On the positive side of land fragmentation, just because a property used to be 1000 acres does not mean it was good habitat. Many past (and present) land uses had negative impacts on habitat. The biggest problems which come to mind are conversion of native prairie to 'improved' pastures and continuous grazing. After numerous land sells, the old 1000 acre ranch may now be several tracts averaging 10-50 acres and owned by several individuals. When looking back, do you realize that some of the best quail habitat was in the early 1900's when many farms were less than 100 acres (many were sharecropped)? By the way, good quail habitat may support one covey per 20-40 acres.
Back in the day, small farms provided ample habitat for ground birds, small game, and deer. Picture in your mind a 40 acre farm with some acreage used for row-cropping, some used for gardening, some for grazing farm animals (mules, cows, horses, etc), and lots of weeds and grown up hedgerows. This habitat provided an abundance of cover types (nesting, escape, and loafing just to name a few) as well as foraging areas for many species. Now, thinking about today's practices. This same scenario can be replicated using seasonal foodplots, periodic mowing and discing (2-3 year rotations), fenceline brush management, prescribed burning, rotational grazing, restoring native grasses, and limited hunting.
Additionally, the State of Texas has given landowners the opportunity to retain Agriculture valuations for wildlife management.

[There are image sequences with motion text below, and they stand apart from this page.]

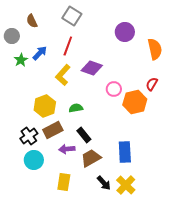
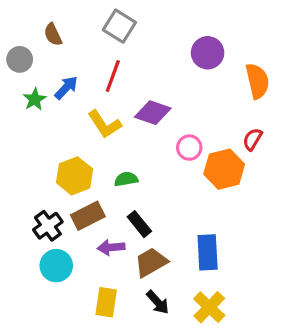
yellow L-shape: (63, 75) -> (104, 124), turned -75
black arrow: (104, 183) -> (158, 302), moved

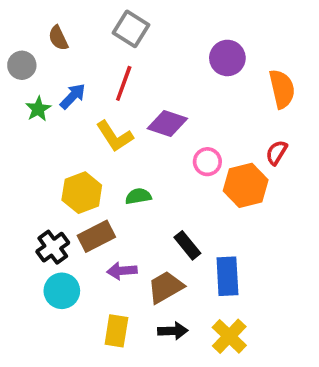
black rectangle: (139, 224) -> (187, 245), moved
black arrow: (158, 302) -> (173, 331), turned -50

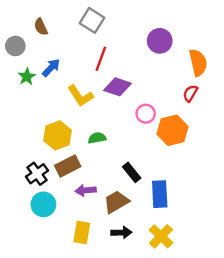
red line: (124, 83) -> (101, 59), moved
red semicircle: (277, 153) -> (190, 93), moved

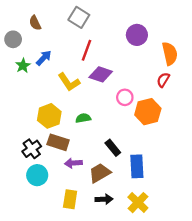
brown rectangle: (68, 166) -> (58, 142), turned 45

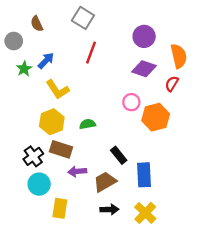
purple diamond: (101, 74) -> (144, 69), moved
yellow L-shape: (69, 82) -> (58, 89), moved
yellow rectangle: (70, 199) -> (60, 208), moved

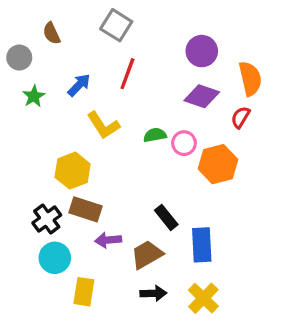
blue arrow: (46, 61) -> (79, 85), moved
yellow L-shape: (58, 89) -> (103, 125), moved
green semicircle: (88, 124) -> (155, 135), moved

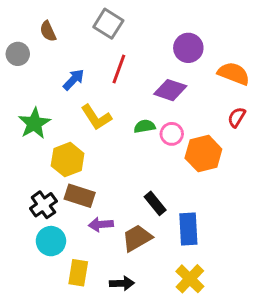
orange semicircle: (250, 79) -> (234, 74), turned -56
green star: (34, 96) -> (34, 123), moved, size x1.5
purple diamond: (202, 96) -> (170, 90), moved
red semicircle: (241, 117) -> (237, 117), moved
black arrow: (153, 293) -> (122, 283), moved

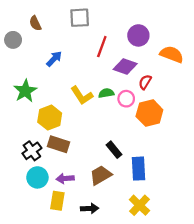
gray square: (108, 24) -> (80, 18), turned -35
red line: (119, 69) -> (102, 47), moved
yellow L-shape: (96, 117) -> (82, 95), moved
red semicircle: (237, 117) -> (145, 82), moved
purple arrow: (101, 224) -> (65, 179), moved

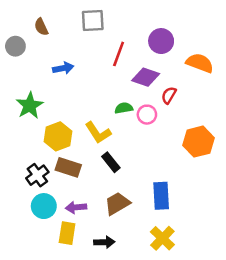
blue arrow: (54, 59) -> (63, 68), turned 35
yellow L-shape: (82, 95) -> (98, 133), moved
orange hexagon: (149, 113) -> (198, 142), moved
black rectangle: (114, 150) -> (111, 162), moved

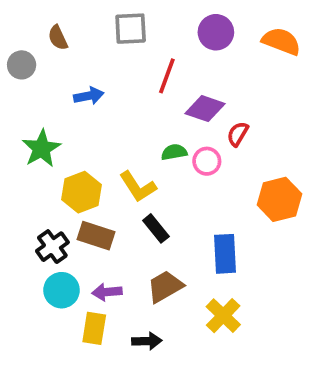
purple circle: (161, 41) -> (216, 32), moved
orange semicircle: (200, 63) -> (281, 41), moved
blue rectangle: (161, 196) -> (225, 254), moved
yellow cross: (162, 238) -> (223, 316), moved

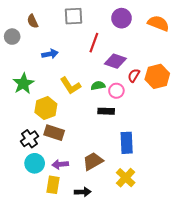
yellow L-shape: (138, 187) -> (70, 86), moved
orange hexagon: (279, 199) -> (157, 76), moved
black rectangle: (156, 228) -> (106, 111), moved, turned -49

This flexibility allows the landowner who is not concerned about income from livestock or farming to be able to manage for wildlife and recreation. In today's rural landscape, these landowners could have great positive impacts on wildlife. The previously mentioned 1000 acre fragmented and overgrazed ranch now may have the opportunity to be managed to promote wildlife habitat by many different landowners and be better for wildlife than it was previously.
Lastly, this part of the state is blessed to have many Wildlife Management Associations (WMA's) spread out on a county level. These associations are formed by many landowners of which most have some sort of common goal, most often better deer populations. These same WMA's may be the key to restoring certain species (quail) and even restoring a burning regime on a landscape basis through Prescribed Burn Associations.
Once again, try to start implementing these practices as you see fit and start making some lemonade. It is up to you, the private landowner, to make a difference by practicing 'on the ground' habitat management. After all, 97% of the state is privately owned.